• _What needs to be done_
Where a line in the data below includes the word "caused", count it. State the total and nothing more.

• _Available data_
┄┄┄┄┄┄

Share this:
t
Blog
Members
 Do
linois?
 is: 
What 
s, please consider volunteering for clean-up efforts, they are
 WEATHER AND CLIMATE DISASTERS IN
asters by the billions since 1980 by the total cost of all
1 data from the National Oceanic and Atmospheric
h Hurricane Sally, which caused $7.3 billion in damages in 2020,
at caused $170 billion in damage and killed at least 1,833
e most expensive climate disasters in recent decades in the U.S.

┄┄┄┄┄┄

• _Written answer_
2